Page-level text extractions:
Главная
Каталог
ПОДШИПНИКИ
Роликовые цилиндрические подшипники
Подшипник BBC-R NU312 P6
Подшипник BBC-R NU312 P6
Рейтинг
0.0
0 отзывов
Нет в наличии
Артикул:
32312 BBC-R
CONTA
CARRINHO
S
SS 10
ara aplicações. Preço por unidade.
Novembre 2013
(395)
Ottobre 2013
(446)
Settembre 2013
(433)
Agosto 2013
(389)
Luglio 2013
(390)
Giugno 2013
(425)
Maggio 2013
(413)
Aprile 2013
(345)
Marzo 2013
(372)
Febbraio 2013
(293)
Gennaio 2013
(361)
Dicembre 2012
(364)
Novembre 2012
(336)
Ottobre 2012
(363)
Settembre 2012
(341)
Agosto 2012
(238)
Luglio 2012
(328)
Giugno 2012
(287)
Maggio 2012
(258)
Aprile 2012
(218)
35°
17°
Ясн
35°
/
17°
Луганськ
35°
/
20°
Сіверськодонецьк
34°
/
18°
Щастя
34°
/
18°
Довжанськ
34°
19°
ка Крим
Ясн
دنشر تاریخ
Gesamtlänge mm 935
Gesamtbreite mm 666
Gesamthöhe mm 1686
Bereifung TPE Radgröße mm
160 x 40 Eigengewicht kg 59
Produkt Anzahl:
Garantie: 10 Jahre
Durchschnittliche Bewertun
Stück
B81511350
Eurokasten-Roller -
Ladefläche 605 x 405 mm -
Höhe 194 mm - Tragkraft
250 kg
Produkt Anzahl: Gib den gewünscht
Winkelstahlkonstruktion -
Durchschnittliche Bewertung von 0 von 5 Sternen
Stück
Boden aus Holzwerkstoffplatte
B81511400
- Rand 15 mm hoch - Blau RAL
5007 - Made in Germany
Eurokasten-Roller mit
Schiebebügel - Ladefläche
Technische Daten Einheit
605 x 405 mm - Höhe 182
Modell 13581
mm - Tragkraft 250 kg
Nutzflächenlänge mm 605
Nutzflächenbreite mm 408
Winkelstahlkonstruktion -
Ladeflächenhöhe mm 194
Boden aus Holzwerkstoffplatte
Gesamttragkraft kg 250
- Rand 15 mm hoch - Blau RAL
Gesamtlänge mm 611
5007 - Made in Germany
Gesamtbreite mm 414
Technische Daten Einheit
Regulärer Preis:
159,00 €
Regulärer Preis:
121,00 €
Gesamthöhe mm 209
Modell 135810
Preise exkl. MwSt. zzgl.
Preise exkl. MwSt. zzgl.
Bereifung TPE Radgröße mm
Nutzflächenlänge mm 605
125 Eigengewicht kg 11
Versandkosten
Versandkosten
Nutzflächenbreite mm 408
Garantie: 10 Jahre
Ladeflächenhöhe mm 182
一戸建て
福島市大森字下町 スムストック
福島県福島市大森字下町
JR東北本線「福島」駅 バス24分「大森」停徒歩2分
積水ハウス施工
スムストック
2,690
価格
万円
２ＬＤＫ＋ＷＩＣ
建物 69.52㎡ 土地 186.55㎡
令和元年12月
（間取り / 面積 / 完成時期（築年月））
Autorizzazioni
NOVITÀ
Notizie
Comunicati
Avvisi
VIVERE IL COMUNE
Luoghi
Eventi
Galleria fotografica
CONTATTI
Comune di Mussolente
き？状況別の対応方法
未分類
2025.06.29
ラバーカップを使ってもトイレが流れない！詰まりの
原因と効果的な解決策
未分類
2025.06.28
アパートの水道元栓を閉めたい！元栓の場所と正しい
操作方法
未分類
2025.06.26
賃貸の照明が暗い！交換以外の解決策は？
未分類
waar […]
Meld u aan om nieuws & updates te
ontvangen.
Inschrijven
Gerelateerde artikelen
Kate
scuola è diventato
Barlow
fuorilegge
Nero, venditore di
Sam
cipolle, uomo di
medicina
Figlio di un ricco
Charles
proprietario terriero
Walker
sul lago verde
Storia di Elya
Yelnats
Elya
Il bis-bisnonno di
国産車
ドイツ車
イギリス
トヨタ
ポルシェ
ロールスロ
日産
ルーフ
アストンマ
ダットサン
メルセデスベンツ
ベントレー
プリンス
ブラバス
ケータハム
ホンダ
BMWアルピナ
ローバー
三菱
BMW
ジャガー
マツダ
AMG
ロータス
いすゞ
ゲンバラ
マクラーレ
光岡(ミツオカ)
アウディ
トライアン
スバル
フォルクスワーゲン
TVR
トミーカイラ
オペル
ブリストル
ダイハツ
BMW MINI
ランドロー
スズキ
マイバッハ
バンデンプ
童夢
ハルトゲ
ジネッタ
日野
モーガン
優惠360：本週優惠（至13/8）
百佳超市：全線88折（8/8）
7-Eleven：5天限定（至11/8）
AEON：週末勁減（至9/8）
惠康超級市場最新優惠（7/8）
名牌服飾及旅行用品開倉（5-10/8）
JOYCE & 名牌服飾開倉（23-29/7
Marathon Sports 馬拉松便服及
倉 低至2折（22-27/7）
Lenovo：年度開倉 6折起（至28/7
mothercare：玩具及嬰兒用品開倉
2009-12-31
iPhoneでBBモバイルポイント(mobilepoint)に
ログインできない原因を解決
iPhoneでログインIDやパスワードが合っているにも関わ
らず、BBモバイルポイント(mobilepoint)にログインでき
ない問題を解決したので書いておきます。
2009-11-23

==

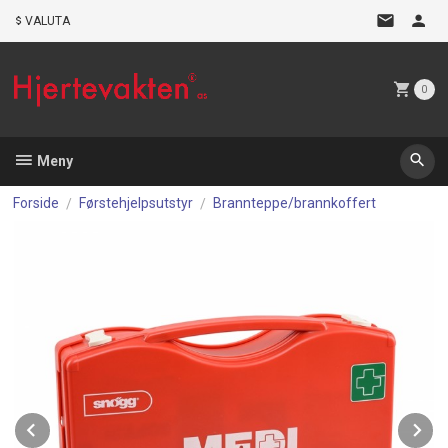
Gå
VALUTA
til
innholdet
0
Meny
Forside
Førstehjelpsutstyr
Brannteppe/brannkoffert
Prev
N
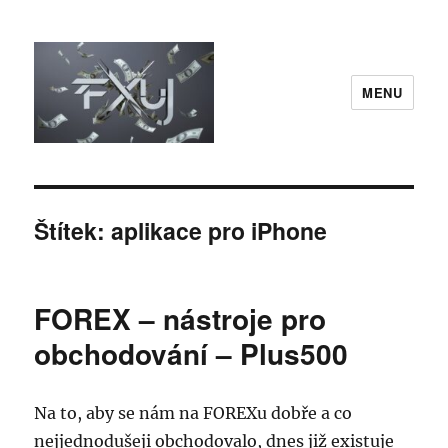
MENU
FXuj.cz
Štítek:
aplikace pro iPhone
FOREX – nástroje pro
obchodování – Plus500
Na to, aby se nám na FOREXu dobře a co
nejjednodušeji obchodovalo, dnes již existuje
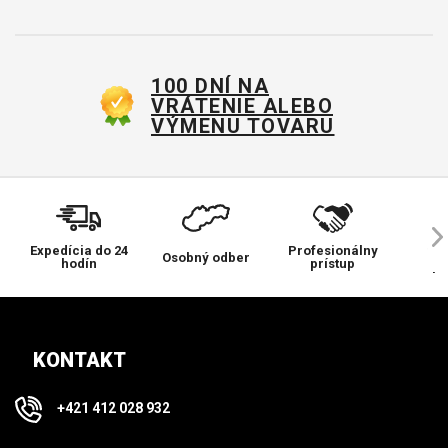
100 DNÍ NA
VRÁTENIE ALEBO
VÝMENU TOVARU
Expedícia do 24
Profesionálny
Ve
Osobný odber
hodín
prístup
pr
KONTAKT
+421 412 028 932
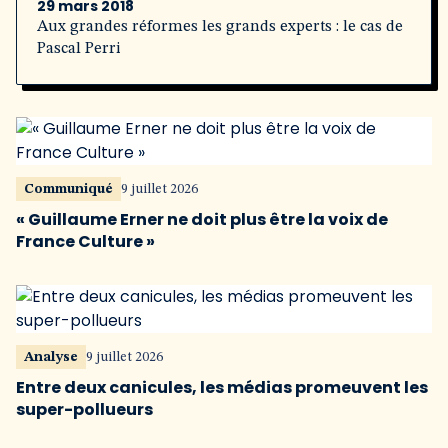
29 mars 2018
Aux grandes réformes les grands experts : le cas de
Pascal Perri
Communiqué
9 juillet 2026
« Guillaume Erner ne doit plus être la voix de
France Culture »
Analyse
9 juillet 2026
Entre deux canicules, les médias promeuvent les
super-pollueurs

About this task ::
Which lines of the entries above contain the word "Anzahl"? Copy each of them.

Answer to this exercise ::
Produkt Anzahl:
Produkt Anzahl: Gib den gewünscht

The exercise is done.